Ma capacità di ragionamento e sensi intatti ti permettono di godere ancora del meglio che ti riserva la tua vita. Prima di tutto l’amore, quello che dai ai tuoi cari e ai tuoi amici, quello che da loro ricevi e il circuito affettivo che da qui si genera. Quanto più forte è la pena, tanto più tangibile diventa l’amore che la contrasta. E’ così forte, l’amore, che ti sembra di poterlo toccare come un oggetto materiale, o di vederlo e sentirlo nell’aria come una nube di incenso profumato. Ogni bacio, ogni attenzione, ogni cura è un balsamo che lenisce le piaghe del cuore. Un affetto grande che è immagine dell’amore che Dio ha per noi, e che si manifesta tanto più forte nei panni che riceviamo per ripararsi dal freddo che ci attanaglia. Ho tanto freddo in questo momento, ma ho anche tanti panni (di cashmere!). A consolarmi infatti, oltre all’amore di Dio e dei miei cari, c’è anche la possibilità che ho di attingere alle risorse della mente, che mi hanno sempre guidato anche quando stavo bene. 

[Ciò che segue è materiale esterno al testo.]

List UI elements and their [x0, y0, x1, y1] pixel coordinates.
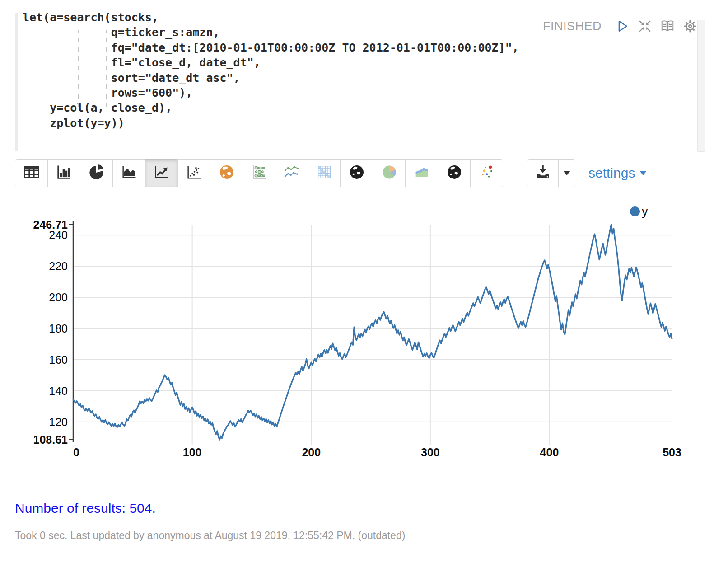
legend-label: y [642, 205, 648, 218]
scatter-color-icon [478, 163, 496, 183]
code-editor[interactable]: let(a=search(stocks, q=ticker_s:amzn, fq… [23, 10, 519, 131]
indent-guide [78, 30, 79, 107]
bubble-grid-icon [250, 163, 268, 183]
pie-color-button[interactable] [373, 159, 406, 187]
line-chart-button[interactable] [145, 159, 178, 187]
line-chart-icon [153, 163, 171, 183]
y-axis-label: 180 [49, 322, 68, 335]
paragraph-left-border [15, 13, 18, 151]
y-axis-label: 160 [49, 353, 68, 366]
globe-dark-2-button[interactable] [438, 159, 471, 187]
y-axis-label: 200 [49, 291, 68, 304]
map-globe-orange-button[interactable] [210, 159, 243, 187]
heatmap-button[interactable] [308, 159, 341, 187]
y-axis-min-label: 108.61 [33, 433, 68, 446]
indent-guide [106, 30, 107, 107]
x-axis-label: 0 [73, 446, 79, 459]
settings-label: settings [588, 165, 635, 181]
paragraph-footer-text: Took 0 sec. Last updated by anonymous at… [15, 530, 405, 542]
multi-series-line-button[interactable] [275, 159, 308, 187]
chevron-down-icon [639, 171, 647, 175]
x-axis-label: 503 [663, 446, 681, 459]
download-options-button[interactable] [558, 159, 575, 187]
paragraph-controls: FINISHED [543, 17, 698, 35]
scatter-chart-button[interactable] [177, 159, 210, 187]
chart-type-toolbar [15, 159, 503, 187]
download-button[interactable] [527, 159, 559, 187]
settings-toggle[interactable]: settings [588, 165, 647, 181]
chart-legend-item[interactable]: y [630, 205, 648, 218]
download-icon [534, 163, 552, 183]
indent-guide [51, 30, 51, 107]
globe-dark-1-button[interactable] [340, 159, 373, 187]
pie-chart-icon [88, 163, 106, 183]
bar-chart-icon [55, 163, 73, 183]
heatmap-icon [315, 163, 333, 183]
scatter-color-button[interactable] [470, 159, 503, 187]
area-chart-icon [120, 163, 138, 183]
y-axis-label: 240 [49, 229, 68, 241]
y-axis-label: 220 [49, 260, 68, 272]
chevron-down-icon [563, 171, 570, 175]
multi-series-line-icon [283, 163, 301, 183]
globe-dark-2-icon [445, 163, 463, 183]
line-chart-svg: 246.71108.612402202001801601401200100200… [0, 199, 728, 463]
pie-chart-button[interactable] [80, 159, 113, 187]
scatter-chart-icon [185, 163, 203, 183]
compress-icon[interactable] [637, 18, 653, 34]
area-chart-button[interactable] [112, 159, 145, 187]
play-icon[interactable] [614, 18, 630, 34]
area-color-button[interactable] [405, 159, 438, 187]
x-axis-label: 300 [421, 446, 440, 459]
book-icon[interactable] [659, 18, 676, 34]
y-axis-label: 140 [49, 385, 68, 397]
download-button-group [527, 159, 575, 187]
x-axis-label: 200 [302, 446, 321, 459]
globe-dark-1-icon [348, 163, 366, 183]
stock-line-chart: 246.71108.612402202001801601401200100200… [0, 199, 728, 463]
status-badge: FINISHED [543, 19, 602, 33]
legend-swatch [630, 206, 640, 216]
gear-icon[interactable] [682, 18, 698, 34]
map-globe-orange-icon [218, 163, 236, 183]
bubble-grid-button[interactable] [243, 159, 275, 187]
pie-color-icon [380, 163, 398, 183]
table-button[interactable] [15, 159, 48, 187]
y-axis-label: 120 [49, 416, 68, 428]
results-count-text: Number of results: 504. [15, 501, 156, 516]
zeppelin-paragraph: { "editor": { "status": "FINISHED", "cod… [0, 0, 728, 563]
table-icon [23, 163, 41, 183]
chart-line-y [73, 225, 672, 440]
bar-chart-button[interactable] [47, 159, 80, 187]
editor-scrollbar[interactable] [697, 20, 705, 152]
x-axis-label: 400 [540, 446, 559, 459]
area-color-icon [413, 163, 431, 183]
x-axis-label: 100 [183, 446, 202, 459]
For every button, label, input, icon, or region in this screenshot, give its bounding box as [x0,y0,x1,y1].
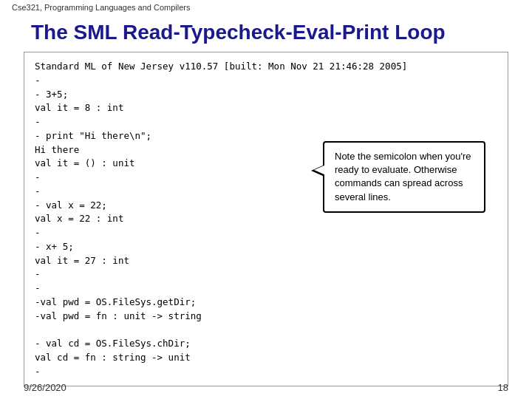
course-label: Cse321, Programming Languages and Compil… [12,3,191,12]
code-content: Standard ML of New Jersey v110.57 [built… [35,60,497,378]
tooltip-box: Note the semicolon when you're ready to … [323,141,485,213]
bottom-bar: 9/26/2020 18 [0,382,532,393]
slide-container: The SML Read-Typecheck-Eval-Print Loop S… [0,15,532,392]
tooltip-text: Note the semicolon when you're ready to … [335,151,471,202]
code-box: Standard ML of New Jersey v110.57 [built… [24,52,508,386]
top-bar: Cse321, Programming Languages and Compil… [0,0,532,15]
slide-title: The SML Read-Typecheck-Eval-Print Loop [24,21,508,44]
tooltip-arrow-inner [314,165,326,175]
footer-page: 18 [498,382,508,393]
footer-date: 9/26/2020 [24,382,66,393]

La prima fra queste è la capacità di stringere i denti nelle avversità e temperarle con tanti sentimenti positivi, tra i quali regna su tutte l’ironia della vita. Sembra che ci voglia un gran coraggio per mettersi a ridere in una situazione come questa, ma a pensarci bene, di fronte a una forchetta che ti cade di mano o a una gamba che cede sotto il tuo peso, richiede meno sforzo riderci sopra che affliggersi e macerarsi. L’ironia in casa mia non è mai mancata, abbiamo imparato l’uno dall’altro a ridere di tutto soprattutto di noi stessi.  “Un po’ per celia, un po’ per non morire” come diceva Madama Butterfly. Quante tensioni, quanti rovelli mentali e quanti strascichi rancorosi ci risparmia una visione della vita scanzonata e positiva anche in frangenti come questo in cui verrebbe spesso da dire “ma che c’hai da ride?”. Che c’ho da ride? Rido perché comunico! Rido perché ricevo baci e cortesie, perché prego, perché sono fedele a me stesso e a quello in cui ho sempre creduto. Rido perché so’ vivo, perché ragiono e perché ogni mattina che vedo il sole sorrido e ringrazio la Provvidenza. 

La mia forza è dentro di me, ma l’amore e l’allegria che ricevo dall’esterno la fanno emergere, la coltivano e la fortificano. Quando la malattia sarà ai suoi gradi peggiori, non lo so se tutto questo riuscirà a sostenermi come adesso, però intanto vivo, rido, prego, combatto la Stronza e amo. 

“Soffrirò… Morirò… Ma intanto: sole, vento, vino, trallallà.”